I PELLEGRINAGGI ALLA MADONNINA - DON AUGUSTO BALDINI
Il 17 giugno 1995 la piccola statua che da molti testimoni e dal
VESCOVO diocesano era stata vista piangere lacrime di sangue,
veniva consegnata alla parrocchia di S. Agostino per essere
esposta alla pubblica venerazione dei fedeli.
Il pellegrinaggio era cominciato fin dai giorni delle lacrimazioni
di febbraio 1995; la chiesa parrocchiale di Pantano si era
preparata ad accogliere già dal venerdì santo di quell’anno l’immagine
di Maria con i segni dell’amore e del dolore; noti eventi
avevano fatto rinviare fino a quella data la consegna della
Madonnina.
Imprese locali, associazioni e privati avevano affiancato i parrocchiani
per dare alla chiesa del borgo strutture essenziali per
accogliere i già numerosi pellegrini che sostavano in preghiera
davanti all’Eucaristia e alla nicchia vuota, già preparata per ricevere
la piccola immagine in una teca di vetro.

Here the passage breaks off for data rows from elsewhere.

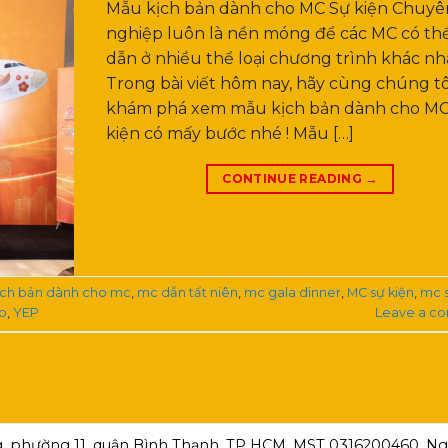
Mẫu kịch bản dành cho MC Sự kiện Chuyê
nghiệp luôn là nền móng để các MC có thể
dẫn ở nhiều thể loại chương trình khác nh
Trong bài viết hôm nay, hãy cùng chúng tô
khám phá xem mẫu kịch bản dành cho MC
kiện có mấy bước nhé ! Mẫu […]
CONTINUE READING
→
ịch bản dành cho mc
,
mc dẫn tất niên
,
mc gala dinner
,
MC sự kiện
,
mc s
p
,
YEP
Leave a c
, phường 11, quận Bình Thạnh, TP HCM ,MST 0316200460, Ngà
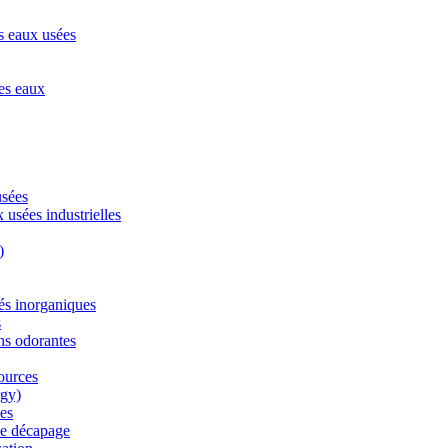
s eaux usées
des eaux
usées
 usées industrielles
)
és inorganiques
s
ns odorantes
sources
rgy)
les
de décapage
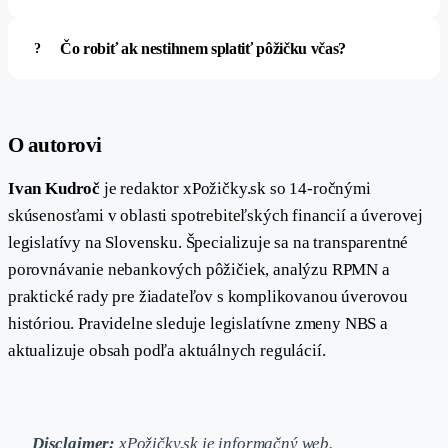
Čo robiť ak nestihnem splatiť pôžičku včas?
#
O autorovi
Ivan Kudroč
je redaktor xPožičky.sk so 14-ročnými
skúsenosťami v oblasti spotrebiteľských financií a úverovej
legislatívy na Slovensku. Špecializuje sa na transparentné
porovnávanie nebankových pôžičiek, analýzu RPMN a
praktické rady pre žiadateľov s komplikovanou úverovou
históriou. Pravidelne sleduje legislatívne zmeny NBS a
aktualizuje obsah podľa aktuálnych regulácií.
Disclaimer:
xPožičky.sk je informačný web.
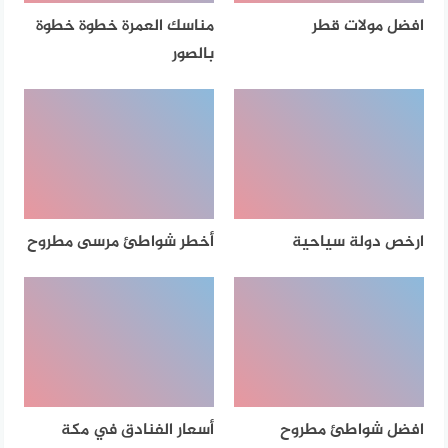
افضل مولات قطر
مناسك العمرة خطوة خطوة
بالصور
ارخص دولة سياحية
أخطر شواطئ مرسى مطروح
افضل شواطئ مطروح
أسعار الفنادق في مكة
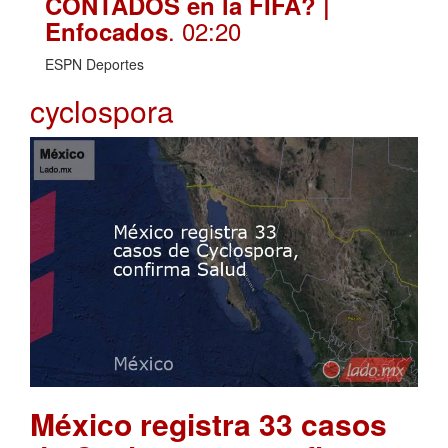
CONTADOS en la FIFA? |
. 02:20
Enfocados
ESPN Deportes
cyclospora
México registra 33 casos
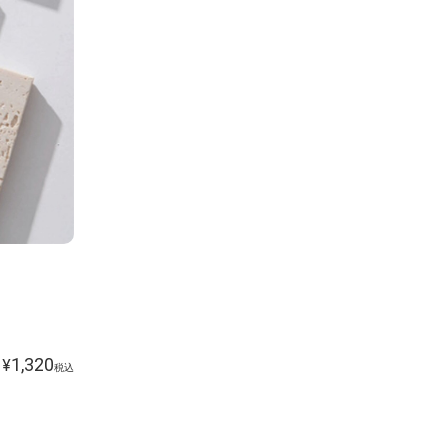
1,320
¥
税込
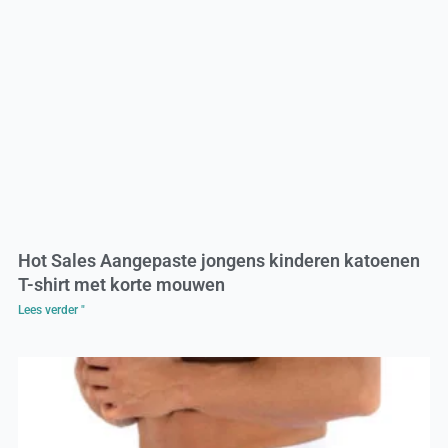
Hot Sales Aangepaste jongens kinderen katoenen
T-shirt met korte mouwen
Lees verder "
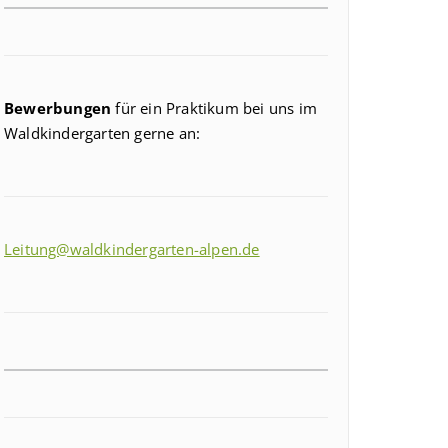
Bewerbungen
für ein Praktikum bei uns im
Waldkindergarten gerne an:
Leitung@waldkindergarten-alpen.de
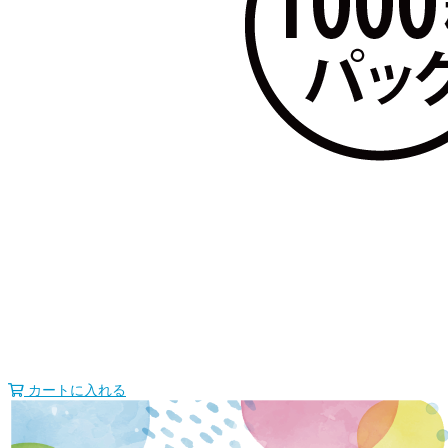
カートに入れる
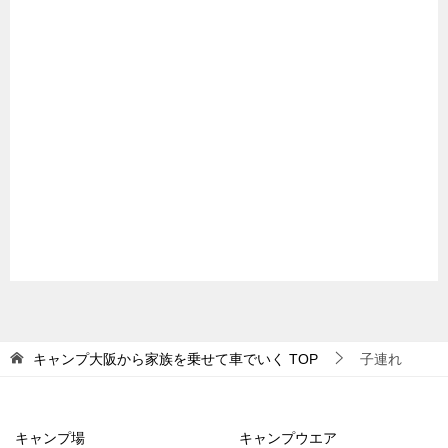
キャンプ大阪から家族を乗せて車でいく
TOP
子連れ
キャンプ場
キャンプウエア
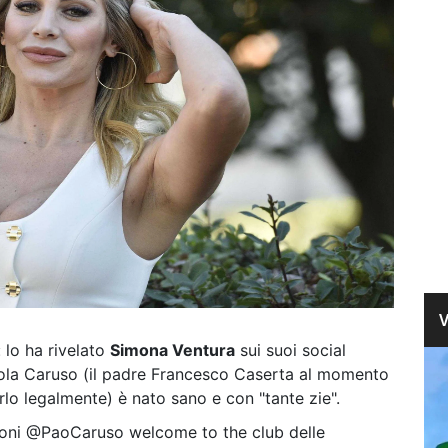
 lo ha rivelato
Simona Ventura
sui suoi social
cola Caruso (il padre Francesco Caserta al momento
lo legalmente) è nato sano e con "tante zie".
zioni @PaoCaruso welcome to the club delle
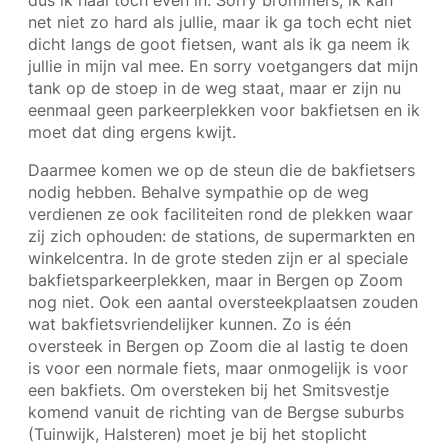
dus ik haal toch even in. Sorry brommers, ik kan
net niet zo hard als jullie, maar ik ga toch echt niet
dicht langs de goot fietsen, want als ik ga neem ik
jullie in mijn val mee. En sorry voetgangers dat mijn
tank op de stoep in de weg staat, maar er zijn nu
eenmaal geen parkeerplekken voor bakfietsen en ik
moet dat ding ergens kwijt.
Daarmee komen we op de steun die de bakfietsers
nodig hebben. Behalve sympathie op de weg
verdienen ze ook faciliteiten rond de plekken waar
zij zich ophouden: de stations, de supermarkten en
winkelcentra. In de grote steden zijn er al speciale
bakfietsparkeerplekken, maar in Bergen op Zoom
nog niet. Ook een aantal oversteekplaatsen zouden
wat bakfietsvriendelijker kunnen. Zo is één
oversteek in Bergen op Zoom die al lastig te doen
is voor een normale fiets, maar onmogelijk is voor
een bakfiets. Om oversteken bij het Smitsvestje
komend vanuit de richting van de Bergse suburbs
(Tuinwijk, Halsteren) moet je bij het stoplicht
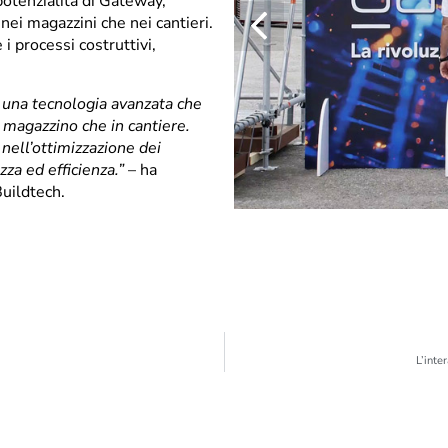
potenzialità di Gateway,
 nei magazzini che nei cantieri.
i processi costruttivi,
i una tecnologia avanzata che
n magazzino che in cantiere.
ell’ottimizzazione dei
zza ed efficienza.”
– ha
Buildtech.
L’inte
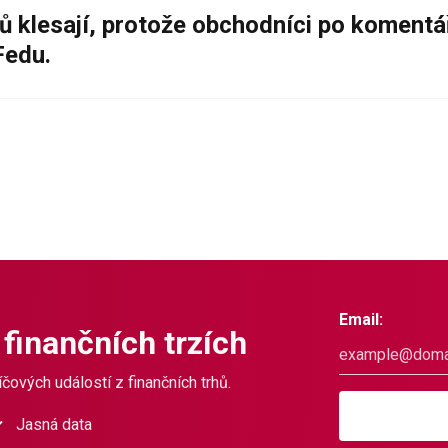
ů klesají, protože obchodníci po komentá
Fedu.
Email:
 finančních trzích
čových událostí z finančních trhů.
Jasná data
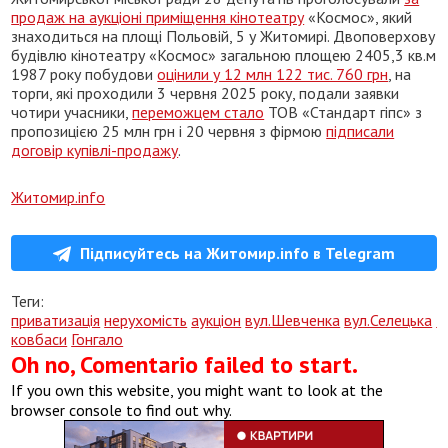
продаж на аукціоні приміщення кінотеатру
«Космос», який
знаходиться на площі Польовій, 5 у Житомирі. Двоповерхову
будівлю кінотеатру «Космос» загальною площею 2405,3 кв.м
1987 року побудови
оцінили у 12 млн 122 тис. 760 грн
, на
торги, які проходили 3 червня 2025 року, подали заявки
чотири учасники,
переможцем стало
ТОВ «Стандарт гіпс» з
пропозицією 25 млн грн і 20 червня з фірмою
підписали
договір купівлі-продажу
.
Житомир.info
Підписуйтесь на Житомир.info в Telegram
Теги:
приватизація
нерухомість
аукціон
вул.Шевченка
вул.Селецька
Б
ковбаси
Гонгало
Oh no, Comentario failed to start.
If you own this website, you might want to look at the
browser console to find out why.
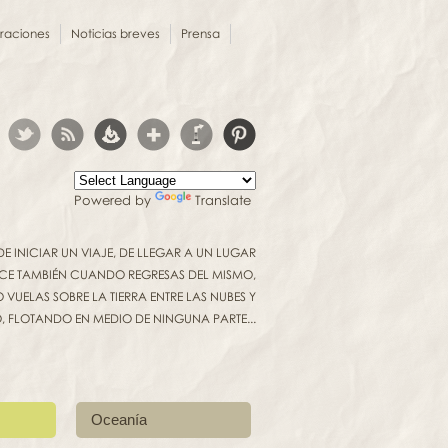
oraciones
Noticias breves
Prensa
Powered by
Translate
INICIAR UN VIAJE, DE LLEGAR A UN LUGAR
UCE TAMBIÉN CUANDO REGRESAS DEL MISMO,
VUELAS SOBRE LA TIERRA ENTRE LAS NUBES Y
O, FLOTANDO EN MEDIO DE NINGUNA PARTE...
Oceanía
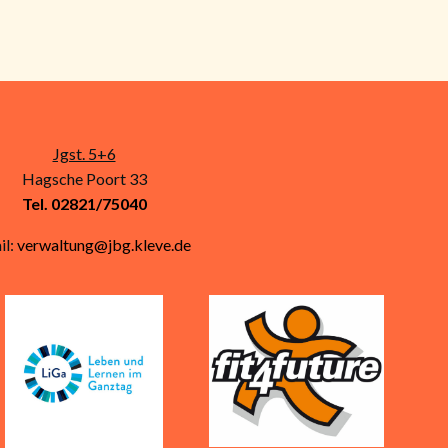
Jgst. 5+6
Hagsche Poort 33
Tel. 02821/75040
il:
verwaltung@jbg.kleve.de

L’arrivo della Madonnina alla chiesa parrocchiale era stato
preparato da un solenne triduo celebrato in cattedrale, dove la
diocesi si prefiggeva di dare ai fedeli un’appropriata catechesi
mariana, attraverso gli interventi del compianto padre Antonio
Ascenzi, cappuccino, del mariologo padre Stefano De Fiores e
del padre Jozo, francescano di Medjugorje, centro mariano da
cui proveniva la celebre statuetta; fu lui anche a presiedere la
veglia eucaristica la sera del 18 giugno.
Sabato 17 giugno, sul sagrato della Chiesa di Pantano, mons.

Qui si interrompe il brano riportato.